Thursday, December 15, 2011

My Tragedy of Errors

If only it was this easy...
Image by Salvatore Vuono


I was so disappointed in myself recently.

I was looking over my website and seeing what needed to be updated and what needed to be changed and deciding whether to add anything when I came across a HUGE error.  While that might not be a big deal to some, for someone who edits for a living, having a glaring spelling error splashed across the page is not exactly a great advertisement, y'know?
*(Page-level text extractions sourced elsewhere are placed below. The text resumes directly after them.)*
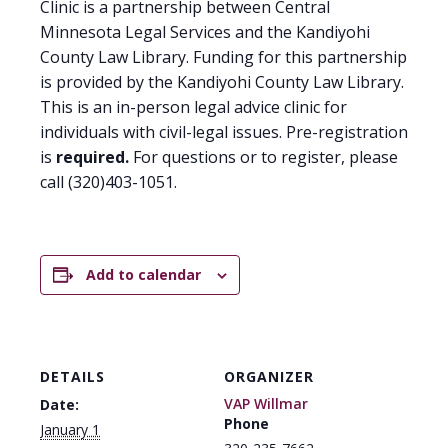
Clinic is a partnership between Central
Minnesota Legal Services and the Kandiyohi
County Law Library. Funding for this partnership
is provided by the Kandiyohi County Law Library.
This is an in-person legal advice clinic for
individuals with civil-legal issues. Pre-registration
is
required.
For questions or to register, please
call (320)403-1051.
Add to calendar
DETAILS
ORGANIZER
VAP Willmar
Date:
Phone
January 1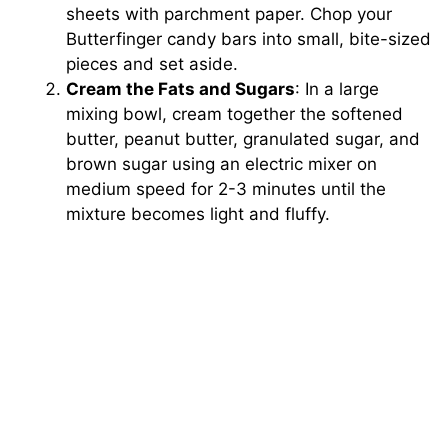
sheets with parchment paper. Chop your
Butterfinger candy bars into small, bite-sized
pieces and set aside.
Cream the Fats and Sugars
: In a large
mixing bowl, cream together the softened
butter, peanut butter, granulated sugar, and
brown sugar using an electric mixer on
medium speed for 2-3 minutes until the
mixture becomes light and fluffy.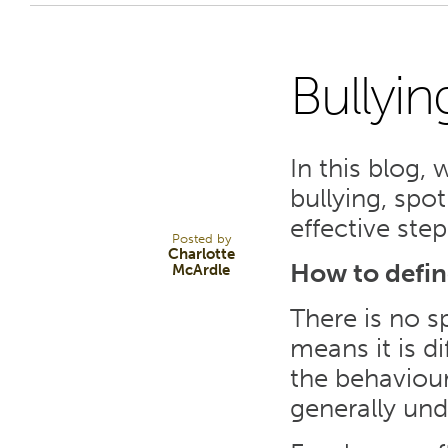
Bullyin
5
In this blog,
SEP 23
bullying, spot
effective step
Posted by
Charlotte
How to defin
McArdle
There is no sp
means it is d
the behaviour
generally und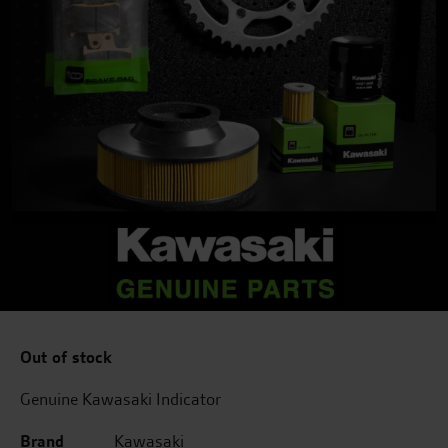
Out of stock
Genuine Kawasaki Indicator
Brand
Kawasaki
I thought back on every time I had laughed at a flyer advertising "proffesional proofreading" and winced.  Bad karma, indeed.  I quickly fixed the error, but I wonder how much damage has been done?  How many times has someone considered me for the job, then seen my website and that horrible mistake and laughed at me?  Maybe posted my error on some social network for others to see and laugh at?  Ugh.

I have a couple excuses, of course.  One, I can't work on the website in Google Chrome (my preferred browser).  One of the many excellent features of Google Chrome is that it has a spell-check function.  It helps me catch dumb errors that I make before they go out to the world and embarrass me.  (See how I spelled "embarrass" right?  Yeah, thanks Google Chrome.)  Currently there's a red squiggly line under my misspelling of professional up there.  It's just taunting me.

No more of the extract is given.